A target BPM server is required to publish a business process. In the new design environment, analysts and administrators have the ability to push processes to any runtime BPM server as long as they are granted proper security rights.
On the front end, developers have two fundamental ways to expose processes and interact with Ultimus' BPM server—through an API-to-API connection using custom clients or via an Ultimus client interface. Using a custom client from a packaged application or a third-party application, developers can integrate changes with Ultimus BPM by writing to the Ultimus API, which in turn pushes the changes to the Enterprise Integration kit. The kit supports a .Net and a Web services-based interface.
Users can launch any processes using Web services calls. What's more, Ultimus can expose all processes and Web services through a single connection via its administrative module. This module provides a list of published Web services processes on each BPM server and the status of those processes. To run processes, analysts simply have to enable them. When processes are exposed as Web services, Ultimus automatically adds a default set of methods to maintain communication between the BPM server and a client. These methods manage functions like incident retrieval and process completion. Although they typically run on .Net, these Web services files can also run via any third-party interface.

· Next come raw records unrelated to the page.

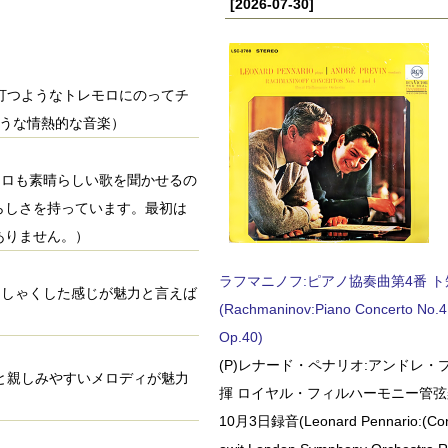
[2026-07-30]
波打つようなトレモロにのってチ
ような情熱的な音楽）
ェロも素晴らしい歌を聞かせるの
らしさを持っています。最初は
ありません。）
ラフマニノフ:ピアノ協奏曲第4番 ト短調
くしゃくした感じが魅力と言えば
(Rachmaninov:Piano Concerto No.4 
Op.40)
(P)レナード・ペナリオ:アンドレ・
ムと親しみやすいメロディが魅力
揮 ロイヤル・フィルハーモニー管弦楽
10月3日録音(Leonard Pennario:(Con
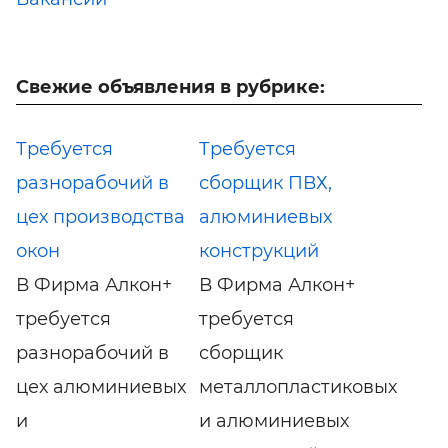
Свежие объявления в рубрике:
Требуется
Требуется
разнорабочий в
сборщик ПВХ,
цех производства
алюминиевых
окон
конструкций
В Фирма Алкон+
В Фирма Алкон+
требуется
требуется
разнорабочий в
сборщик
цех алюминиевых
металлопластиковых
и
и алюминиевых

The BPM server also can act as a Web services consumer when interfacing with any application that exposes its API via Web services. For more robust interfaces, developers can write C# or VB.Net clients that interact with the Ultimus BPM. ASP.Net applications also can communicate with Ultimus BPM through .Net. Unlike other BPM servers that concentrate on task integration, Ultimus BPM focuses on providing a rich user-interaction experience. When building processes, Ultimus BPM provides users with specific steps within native forms to complete a business task. In addition to native forms, Ultimus includes Adobe PDF form and Microsoft InfoPath form interfaces.
The other step task used by Ultimus is called a Flobot, which stands for workflow robot. Ultimus provides out-of-the-box Flobot functionality for Microsoft Exchange, Word, Excel, Web services and BizTalk 2004, among others. These Flobots automatically route data to external systems and can also extract data from other systems.
Ultimus' channel marketing program provides sales tools, competitive analysis documents, white papers and video demos through the company's Web site. Technical support is offered via e-mail, phone and Web to Standard and Gold partners. Gold partners can access this support 24x7. Depending on the partner relationship, margins range from 20 percent to 40 percent. Ultimus BPM Suite is priced at $25,000.